**TRY IT**
Reproduce, without alteration, every line of the data; exclude the images.

^^^^

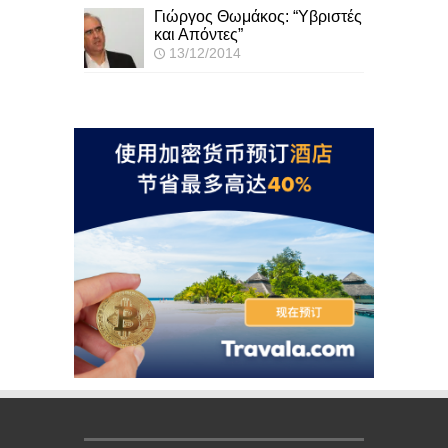
Γιώργος Θωμάκος: “Υβριστές
και Απόντες”
13/12/2014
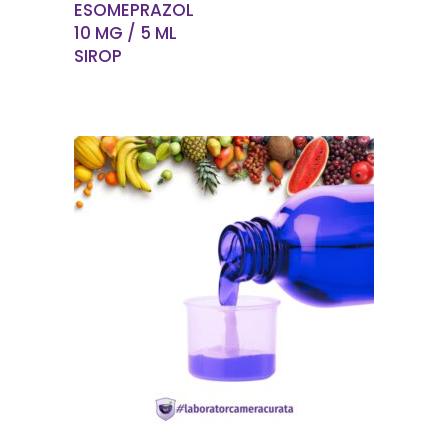
ESOMEPRAZOL
10 MG / 5 ML
SIROP
EN SAVOIR PLUS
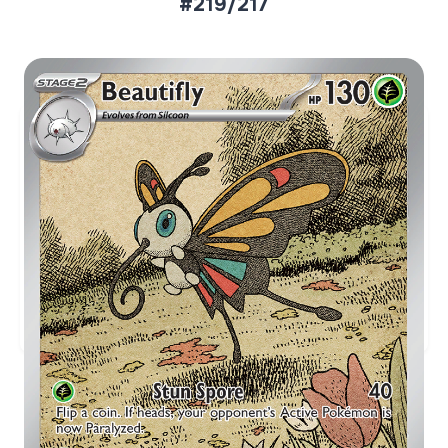
#219/217
Aktueller Marktpreis
€7,27
Holofoil
Preise werden täglich aktualisiert.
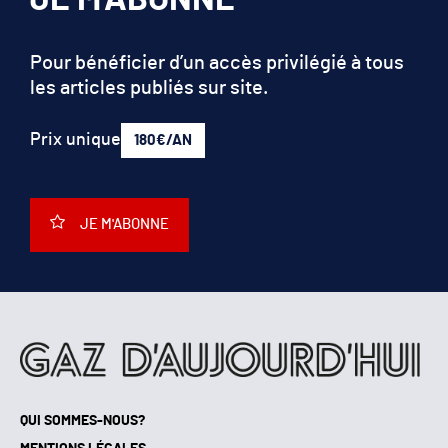
Pour bénéficier d’un accès privilégié à tous
les articles publiés sur site.
Prix unique
180€/AN
JE M'ABONNE
QUI SOMMES-NOUS?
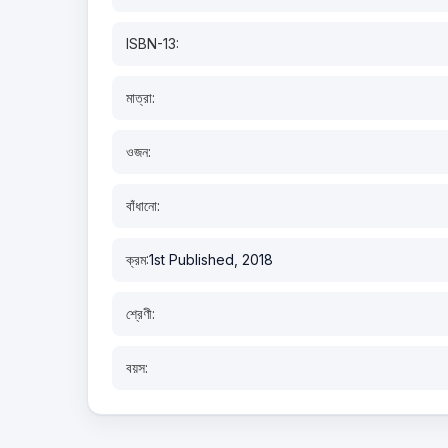
ISBN-13:
মাত্রা:
ওজন:
বাঁধানো:
ক্রম:
1st Published, 2018
শ্রেণী:
বয়স:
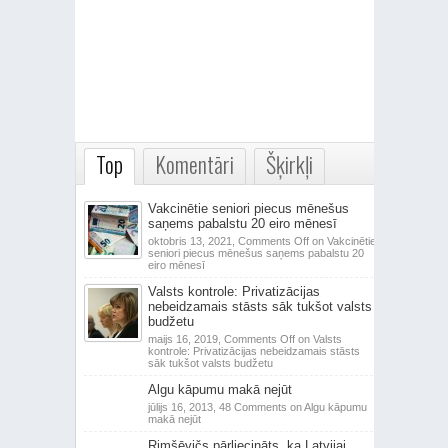
Top
Komentāri
Šķirkļi
Vakcinētie seniori piecus mēnešus
saņems pabalstu 20 eiro mēnesī
oktobris 13, 2021,
Comments Off
on Vakcinētie
seniori piecus mēnešus saņems pabalstu 20
eiro mēnesī
Valsts kontrole: Privatizācijas
nebeidzamais stāsts sāk tukšot valsts
budžetu
maijs 16, 2019,
Comments Off
on Valsts
kontrole: Privatizācijas nebeidzamais stāsts
sāk tukšot valsts budžetu
Algu kāpumu makā nejūt
jūlijs 16, 2013,
48 Comments
on Algu kāpumu
makā nejūt
Rimšēvičs pārliecināts, ka Latvijai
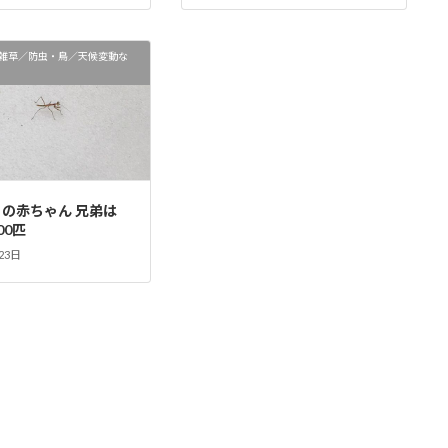
雑草／防虫・鳥／天候変動な
の赤ちゃん 兄弟は
00匹
23日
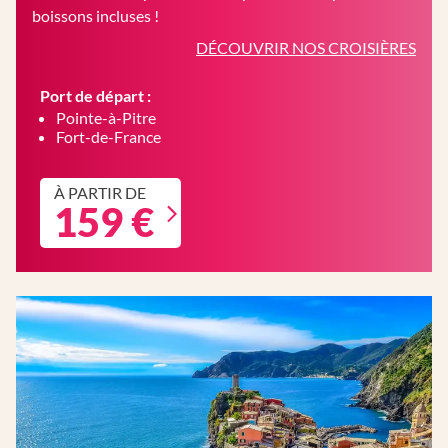
boissons incluses !
DÉCOUVRIR NOS CROISIÈRES
Port de départ :
Pointe-à-Pitre
Fort-de-France
À PARTIR DE
159 €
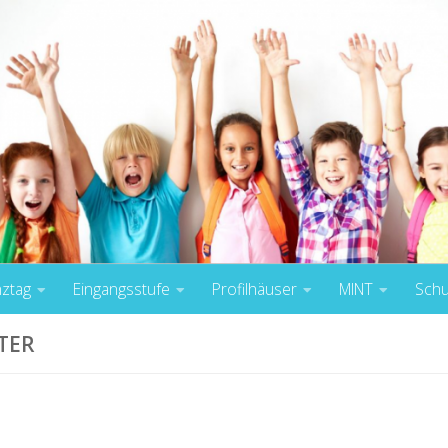
nztag
Eingangsstufe
Profilhäuser
MINT
Schu
TER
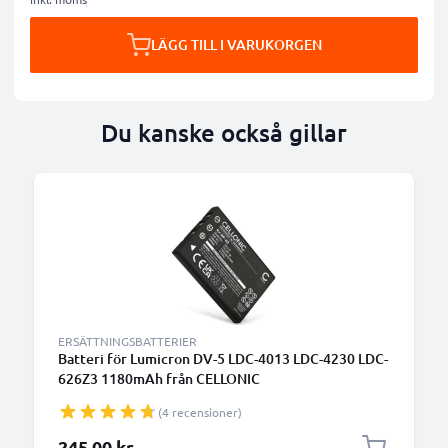
LÄGG TILL I VARUKORGEN
Du kanske också gillar
ERSÄTTNINGSBATTERIER
Batteri för Lumicron DV-5 LDC-4013 LDC-4230 LDC-
626Z3 1180mAh från CELLONIC
(4 recensioner)
245,00 kr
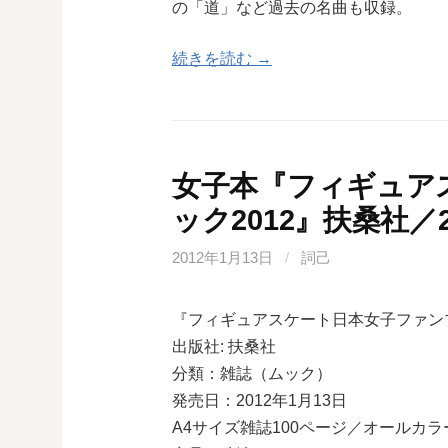
の「道」など過去の名曲も収録。
続きを読む →
女子本『フィギュア
ック2012』扶桑社／2
2012年1月13日
/
詞己
『フィギュアスケート日本女子ファンブ
出版社: 扶桑社
分類：雑誌（ムック）
発売日：2012年1月13日
A4サイズ雑誌100ページ／オールカラ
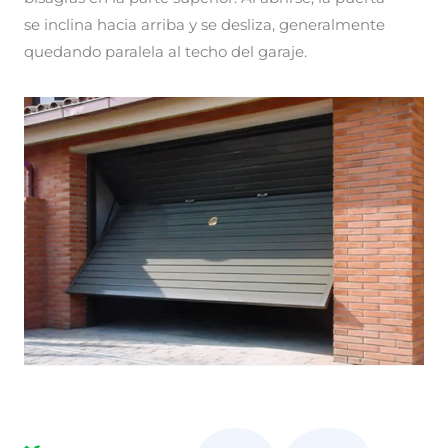
se inclina hacia arriba y se desliza, generalmente
quedando paralela al techo del garaje.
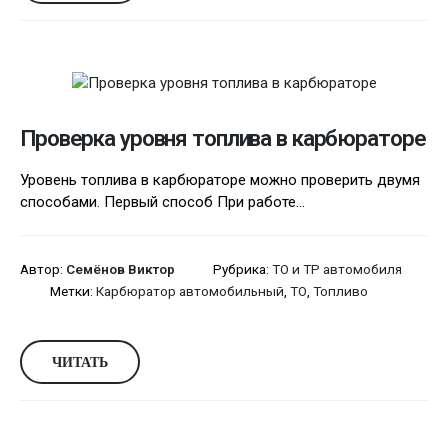
Проверка уровня топлива в карбюраторе
Уровень топлива в карбюраторе можно проверить двумя
способами. Первый способ При работе...
Автор:
Семёнов Виктор
Рубрика:
ТО и ТР автомобиля
Метки:
Карбюратор автомобильный
,
ТО
,
Топливо
ЧИТАТЬ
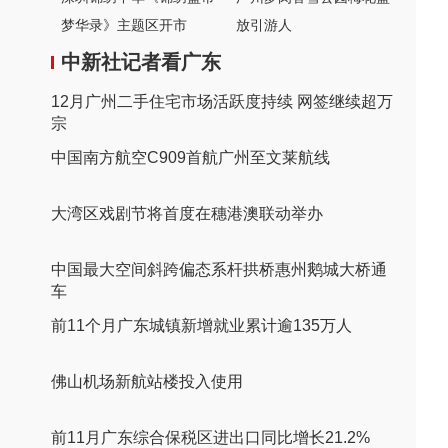
梦华录》主题区开市
放引游人
中新社记者看广东
12月广州二手住宅市场活跃度持续 网签继续超万
宗
中国南方航空C909首航广州至文莱航线
大湾区戏剧节将首度在穗港澳联动举办
中国最大空间斜跨偏态系杆拱桥惠州鹅城大桥通
车
前11个月广东城镇新增就业累计逾135万人
佛山机场新航站楼投入使用
前11月广东综合保税区进出口同比增长21.2%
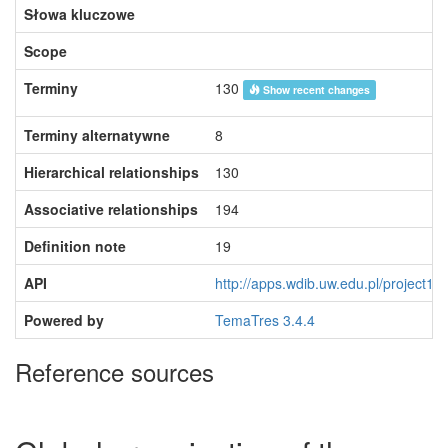
Słowa kluczowe
Scope
Terminy
130
Show recent changes
Terminy alternatywne
8
Hierarchical relationships
130
Associative relationships
194
Definition note
19
API
http://apps.wdib.uw.edu.pl/project14
Powered by
TemaTres 3.4.4
Reference sources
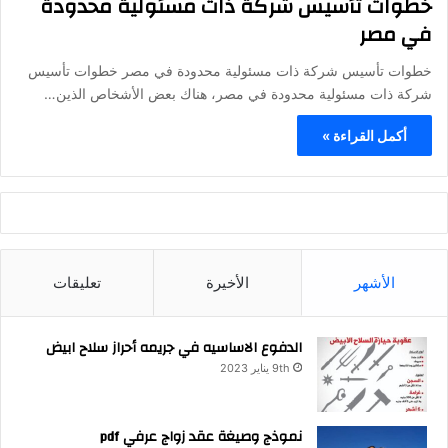
خطوات تأسيس شركة ذات مسئولية محدودة
في مصر
خطوات تأسيس شركة ذات مسئولية محدودة في مصر خطوات تأسيس
شركة ذات مسئولية محدودة في مصر، هناك بعض الأشخاص الذين…
أكمل القراءة »
الأشهر
الأخيرة
تعليقات
الدفوع الاساسيه في جريمه أحراز سلاح ابيض
9th يناير 2023
نموذج وصيغة عقد زواج عرفي pdf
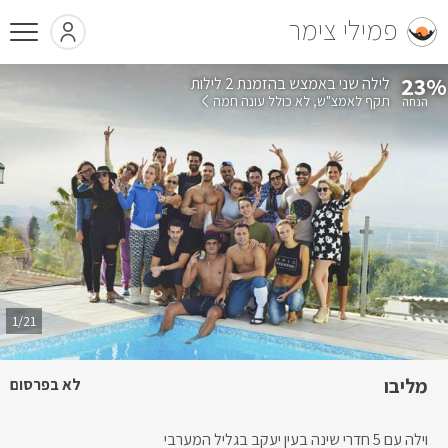
פמילי צימר
23%
בהזמנת 2 לילות
תקף לאמצ"ש
לא כולל עונה חמה
1/21
מליבו
לא בפרסום
וילה עם 5 חדרי שינה בעין יעקב בגליל המערבי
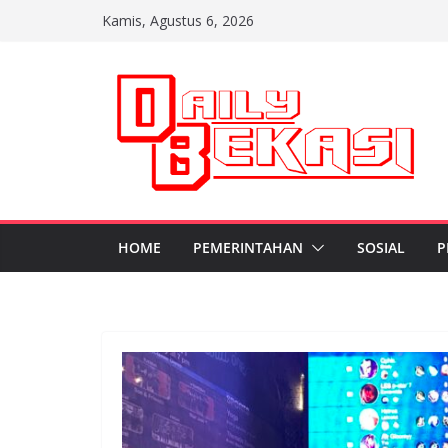
Skip
Kamis, Agustus 6, 2026
to
content
HOME
PEMERINTAHAN
SOSIAL
P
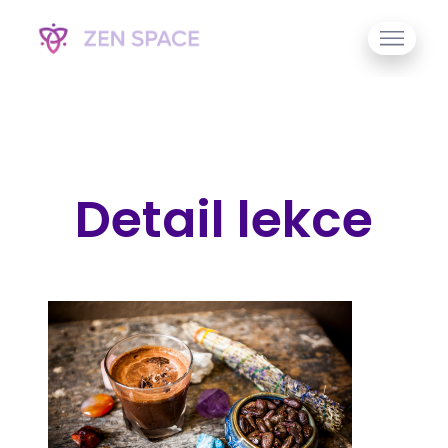
Detail lekce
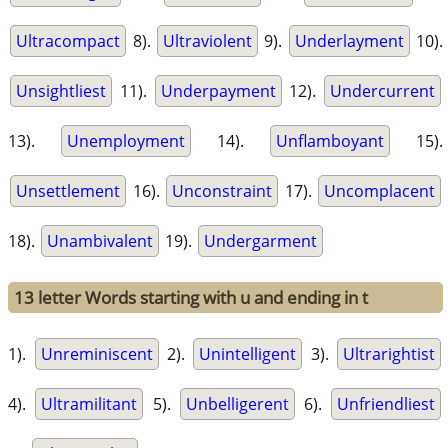
Ultracompact
8).
Ultraviolent
9).
Underlayment
10).
Unsightliest
11).
Underpayment
12).
Undercurrent
13).
Unemployment
14).
Unflamboyant
15).
Unsettlement
16).
Unconstraint
17).
Uncomplacent
18).
Unambivalent
19).
Undergarment
13 letter Words starting with u and ending in t
1).
Unreminiscent
2).
Unintelligent
3).
Ultrarightist
4).
Ultramilitant
5).
Unbelligerent
6).
Unfriendliest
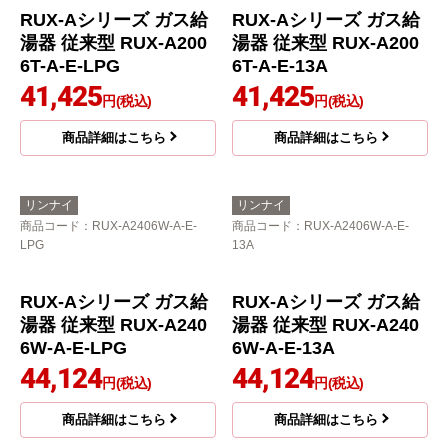
リンナイ
ライノプロダクツ
商品コード
：RUX-A2006W-A-E-
商品コード
：LBP-40
13A
DEARLIFE ENERGY P
RUX-Aシリーズ ガス給
ROシリーズ ポータブル
湯器 従来型 RUX-A200
電源 LBP-40
6W-A-E-13A
40,000
円(税込)
39,751
円(税込)
商品詳細はこちら
商品詳細はこちら
リンナイ
リンナイ
商品コード
：RUX-A1616B-A-E-
商品コード
：RUX-A1616B-A-E-13A
LPG
RUX-Aシリーズ ガス給
RUX-Aシリーズ ガス給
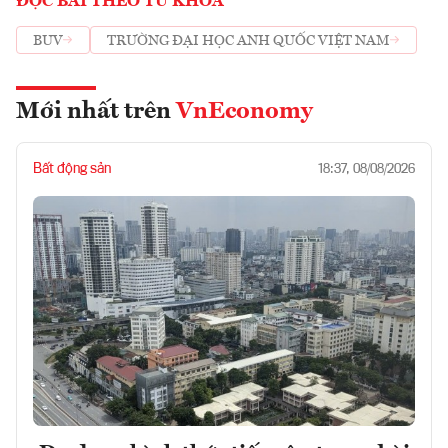
ĐỌC BÀI THEO TỪ KHOÁ
BUV
TRƯỜNG ĐẠI HỌC ANH QUỐC VIỆT NAM
Mới nhất trên
VnEconomy
Bất động sản
18:37, 08/08/2026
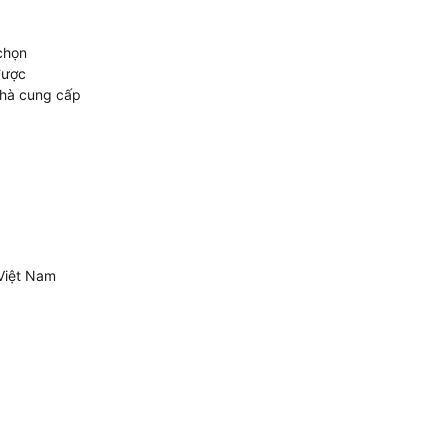
chọn
được
nhà cung cấp
Việt Nam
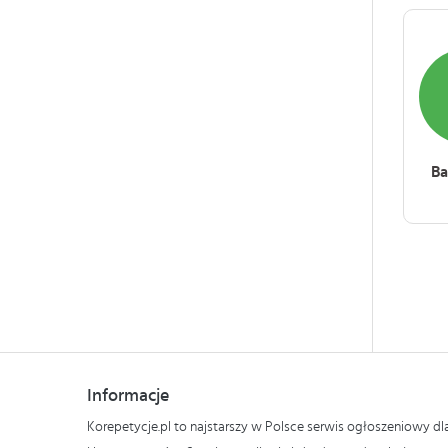
Ba
Informacje
Korepetycje.pl to najstarszy w Polsce serwis ogłoszeniowy d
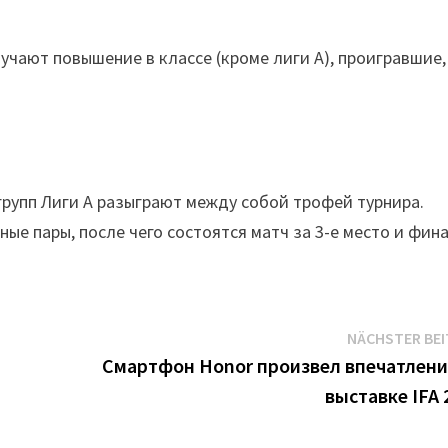
учают повышение в классе (кроме лиги А), проигравшие,
групп Лиги A разыграют между собой трофей турнира.
е пары, после чего состоятся матч за 3-е место и фина
NÄCHSTER BE
Смартфон Honor произвел впечатлени
выставке IFA 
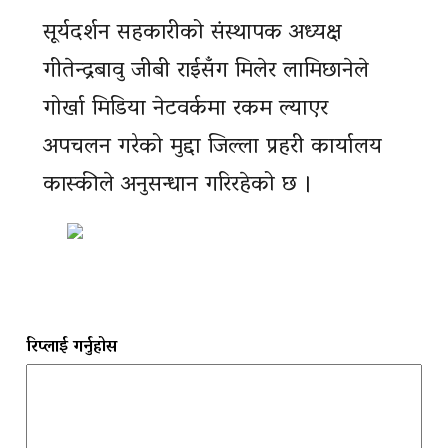
सूर्यदर्शन सहकारीको संस्थापक अध्यक्ष
गीतेन्द्रबावु जीबी राईसँग मिलेर लामिछानेले
गोर्खा मिडिया नेटवर्कमा रकम ल्याएर
अपचलन गरेको मुद्दा जिल्ला प्रहरी कार्यालय
कास्कीले अनुसन्धान गरिरहेको छ ।
रिप्लाई गर्नुहोस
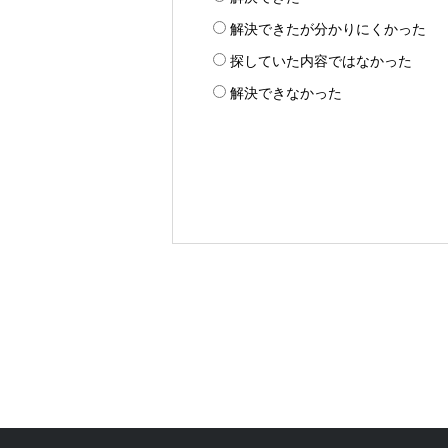
解決できたが分かりにくかった
探していた内容ではなかった
解決できなかった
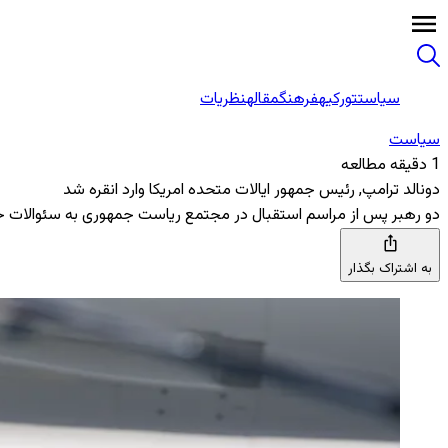
سیاست
تورکیه
فرهنگ
مقاله
نظریات
سیاست
1 دقیقه مطالعه
دونالد ترامپ, رئیس جمهور ایالات متحده امریکا وارد انقره شد
دو رهبر پس از مراسم استقبال در مجتمع ریاست جمهوری به سئوالات خب
به اشتراک بگذار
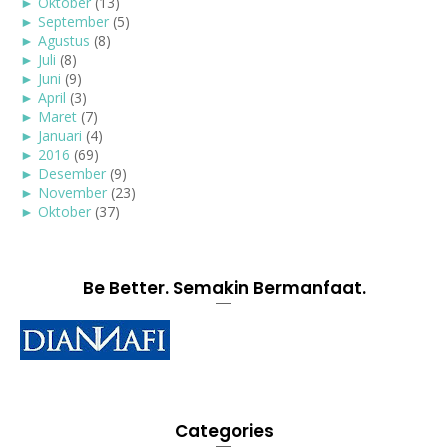
►
Oktober
(13)
►
September
(5)
►
Agustus
(8)
►
Juli
(8)
►
Juni
(9)
►
April
(3)
►
Maret
(7)
►
Januari
(4)
►
2016
(69)
►
Desember
(9)
►
November
(23)
►
Oktober
(37)
Be Better. Semakin Bermanfaat.
Categories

^^^^

**RESULT OF THE TASK**
Γιώργος Θωμάκος: “Υβριστές
και Απόντες”
13/12/2014
ESOMEPRAZOL
10 MG / 5 ML
SIROP
EN SAVOIR PLUS
#219/217
Aktueller Marktpreis
€7,27
Holofoil
Preise werden täglich aktualisiert.
Pour bénéficier d’un accès privilégié à tous
les articles publiés sur site.
Prix unique
180€/AN
JE M'ABONNE
QUI SOMMES-NOUS?
ISBN-13:
মাত্রা:
ওজন:
বাঁধানো:
ক্রম:
1st Published, 2018
শ্রেণী:
বয়স:
Top
Komentāri
Šķirkļi
Vakcinētie seniori piecus mēnešus
saņems pabalstu 20 eiro mēnesī
oktobris 13, 2021,
Comments Off
on Vakcinētie
seniori piecus mēnešus saņems pabalstu 20
eiro mēnesī
Valsts kontrole: Privatizācijas
nebeidzamais stāsts sāk tukšot valsts
budžetu
maijs 16, 2019,
Comments Off
on Valsts
kontrole: Privatizācijas nebeidzamais stāsts
sāk tukšot valsts budžetu
Algu kāpumu makā nejūt
jūlijs 16, 2013,
48 Comments
on Algu kāpumu
makā nejūt
Rimšēvičs pārliecināts, ka Latvijai
雑草／防虫・鳥／天候変動な
の赤ちゃん 兄弟は
00匹
23日
boissons incluses !
DÉCOUVRIR NOS CROISIÈRES
Port de départ :
Pointe-à-Pitre
Fort-de-France
À PARTIR DE
159 €
nztag
Eingangsstufe
Profilhäuser
MINT
Schu
TER
LÄGG TILL I VARUKORGEN
Du kanske också gillar
ERSÄTTNINGSBATTERIER
Batteri för Lumicron DV-5 LDC-4013 LDC-4230 LDC-
626Z3 1180mAh från CELLONIC
(4 recensioner)
245,00 kr
の「道」など過去の名曲も収録。
続きを読む →
女子本『フィギュア
ック2012』扶桑社／2
2012年1月13日
/
詞己
『フィギュアスケート日本女子ファンブ
出版社: 扶桑社
分類：雑誌（ムック）
発売日：2012年1月13日
A4サイズ雑誌100ページ／オールカラ
se inclina hacia arriba y se desliza, generalmente
quedando paralela al techo del garaje.
Проверка уровня топлива в карбюраторе
Уровень топлива в карбюраторе можно проверить двумя
способами. Первый способ При работе...
Автор:
Семёнов Виктор
Рубрика:
ТО и ТР автомобиля
Метки:
Карбюратор автомобильный
,
ТО
,
Топливо
ЧИТАТЬ
梦华录》主题区开市
放引游人
中新社记者看广东
12月广州二手住宅市场活跃度持续 网签继续超万
宗
中国南方航空C909首航广州至文莱航线
大湾区戏剧节将首度在穗港澳联动举办
中国最大空间斜跨偏态系杆拱桥惠州鹅城大桥通
车
前11个月广东城镇新增就业累计逾135万人
佛山机场新航站楼投入使用
前11月广东综合保税区进出口同比增长21.2%
Słowa kluczowe
Scope
Terminy
130
Show recent changes
Terminy alternatywne
8
Hierarchical relationships
130
Associative relationships
194
Definition note
19
API
http://apps.wdib.uw.edu.pl/project14
Powered by
TemaTres 3.4.4
Reference sources
خطوات تأسيس شركة ذات مسئولية محدودة
في مصر
خطوات تأسيس شركة ذات مسئولية محدودة في مصر خطوات تأسيس
شركة ذات مسئولية محدودة في مصر، هناك بعض الأشخاص الذين…
أكمل القراءة »
الأشهر
الأخيرة
تعليقات
الدفوع الاساسيه في جريمه أحراز سلاح ابيض
9th يناير 2023
نموذج وصيغة عقد زواج عرفي pdf
פמילי צימר
23%
בהזמנת 2 לילות
תקף לאמצ"ש
לא כולל עונה חמה
1/21
מליבו
לא בפרסום
וילה עם 5 חדרי שינה בעין יעקב בגליל המערבי
Skip
Kamis, Agustus 6, 2026
to
content
HOME
PEMERINTAHAN
SOSIAL
P
Detail lekce
Ultracompact
8).
Ultraviolent
9).
Underlayment
10).
Unsightliest
11).
Underpayment
12).
Undercurrent
13).
Unemployment
14).
Unflamboyant
15).
Unsettlement
16).
Unconstraint
17).
Uncomplacent
18).
Unambivalent
19).
Undergarment
13 letter Words starting with u and ending in t
1).
Unreminiscent
2).
Unintelligent
3).
Ultrarightist
4).
Ultramilitant
5).
Unbelligerent
6).
Unfriendliest
リンナイ
ライノプロダクツ
商品コード
：RUX-A2006W-A-E-
商品コード
：LBP-40
13A
DEARLIFE ENERGY P
RUX-Aシリーズ ガス給
ROシリーズ ポータブル
湯器 従来型 RUX-A200
電源 LBP-40
6W-A-E-13A
40,000
円(税込)
39,751
円(税込)
商品詳細はこちら
商品詳細はこちら
リンナイ
リンナイ
商品コード
：RUX-A1616B-A-E-
商品コード
：RUX-A1616B-A-E-13A
LPG
RUX-Aシリーズ ガス給
RUX-Aシリーズ ガス給
ĐỌC BÀI THEO TỪ KHOÁ
BUV
TRƯỜNG ĐẠI HỌC ANH QUỐC VIỆT NAM
Mới nhất trên
VnEconomy
Bất động sản
18:37, 08/08/2026
chọn
được
nhà cung cấp
Việt Nam
Ba
Informacje
Korepetycje.pl to najstarszy w Polsce serwis ogłoszeniowy d
учают повышение в классе (кроме лиги А), проигравшие,
групп Лиги A разыграют между собой трофей турнира.
е пары, после чего состоятся матч за 3-е место и фина
NÄCHSTER BE
Смартфон Honor произвел впечатлени
выставке IFA 
सूर्यदर्शन सहकारीको संस्थापक अध्यक्ष
गीतेन्द्रबावु जीबी राईसँग मिलेर लामिछानेले
गोर्खा मिडिया नेटवर्कमा रकम ल्याएर
अपचलन गरेको मुद्दा जिल्ला प्रहरी कार्यालय
कास्कीले अनुसन्धान गरिरहेको छ ।
रिप्लाई गर्नुहोस
解決できたが分かりにくかった
探していた内容ではなかった
解決できなかった
سیاست
تورکیه
فرهنگ
مقاله
نظریات
سیاست
1 دقیقه مطالعه
دونالد ترامپ, رئیس جمهور ایالات متحده امریکا وارد انقره شد
دو رهبر پس از مراسم استقبال در مجتمع ریاست جمهوری به سئوالات خب
به اشتراک بگذار
►
Oktober
(13)
►
September
(5)
►
Agustus
(8)
►
Juli
(8)
►
Juni
(9)
►
April
(3)
►
Maret
(7)
►
Januari
(4)
►
2016
(69)
►
Desember
(9)
►
November
(23)
►
Oktober
(37)
Be Better. Semakin Bermanfaat.
Categories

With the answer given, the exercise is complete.